ГЛАВА ДВАДЦАТЬ ВОСЬМАЯ

Часто вращавшийся по сторонам Гиезий заметил моё желание поближе полюбоваться его дедушкой и показал глазами, что может потесниться и дать мне место возле себя.

У штабеля стоял опрокинутый известковый ящик, по которому я мог подняться на такую высоту, что Гиезий подал мне свою руку и поставил меня с собою рядом.

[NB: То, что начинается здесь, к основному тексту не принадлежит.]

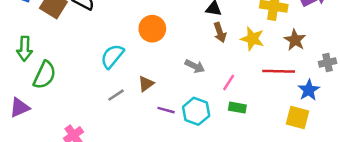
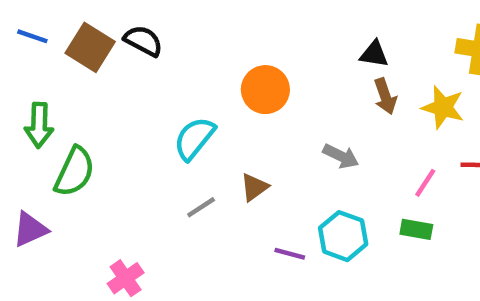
pink line: (229, 83) -> (425, 183), moved
purple line: (166, 110) -> (290, 254), moved

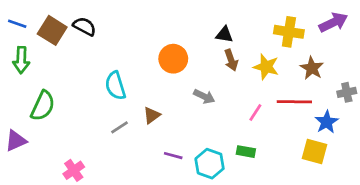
orange circle: (265, 90) -> (173, 59), moved
green arrow: (39, 125) -> (21, 60), moved
cyan semicircle: (194, 138) -> (115, 86), turned -56
green rectangle: (416, 229) -> (246, 152), moved
cyan hexagon: (343, 236) -> (210, 164), moved

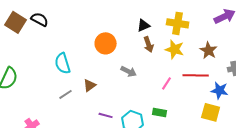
yellow cross: (289, 32) -> (178, 23), moved
black triangle: (224, 34) -> (144, 25), turned -32
blue star: (327, 122) -> (220, 90), turned -30

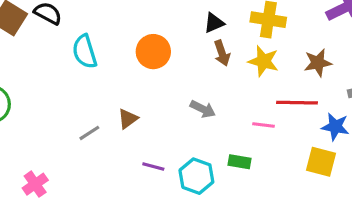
brown star: (209, 50) -> (318, 63), turned 30
cyan semicircle: (63, 63) -> (85, 52), moved
gray arrow: (129, 71) -> (203, 109), moved
pink line: (167, 83) -> (263, 125), moved, turned 64

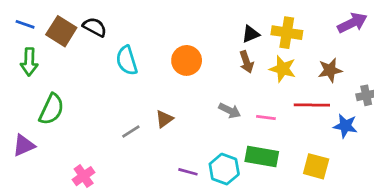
black triangle: (214, 23) -> (251, 34), moved
pink line: (263, 125) -> (266, 118), moved
green rectangle: (240, 162) -> (262, 157), size x1.6
yellow square: (321, 162) -> (316, 166), moved
purple line: (153, 167) -> (188, 172), moved

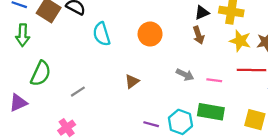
yellow star: (283, 69) -> (240, 41), moved
gray line: (131, 131) -> (78, 92), moved

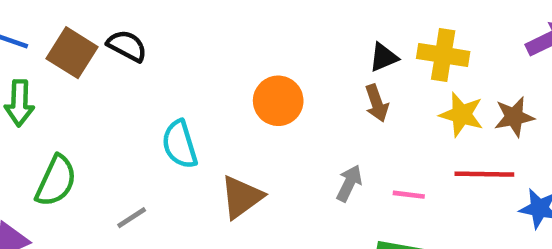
cyan semicircle: (102, 34) -> (180, 144), moved
gray arrow: (185, 75) -> (349, 183), turned -90
brown triangle: (132, 81) -> (242, 197), size x1.5

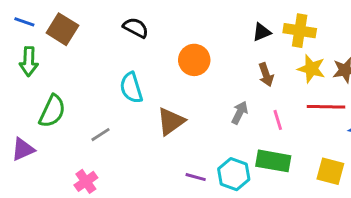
black semicircle: (127, 46) -> (136, 28), moved
brown arrow: (377, 103) -> (266, 75), moved
pink line: (409, 195) -> (278, 120), turned 66

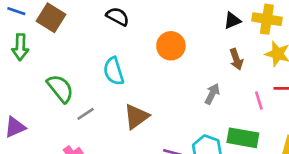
green semicircle: (52, 111) -> (60, 88), moved, turned -64
pink line: (278, 120) -> (259, 100), moved
brown triangle: (171, 121) -> (136, 116), moved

Малафей Пимыч не обратил на наше размещение никакого внимания: он был похож на матёрого волка, который на утре вышел походить по насту; серые глаза его горели диким, фанатическим огнём, но сам он не шевелился. Он устремил взоры на мост, который отсюда виден был как на ладони, и не смаргивал оттуда ни на мгновение. Но я забыл и мост, и Днепр, "где вся Русь крестилась", и даже всю церемонию, которая должна сейчас начаться: всем моим чувством овладел один Пимыч. Несмотря на свой чудной убор, он был не только поразительно и вдохновительно красив, но, если только простительно немного святотатственное слово, он был в своём роде божествен, и притом характерно божествен. Это не Юпитер и не Лаокоон, не Улисс и не Вейнемейнен, вообще не герой какой бы то ни было саги, а это стоял олицетворённый символ древлего благочестия.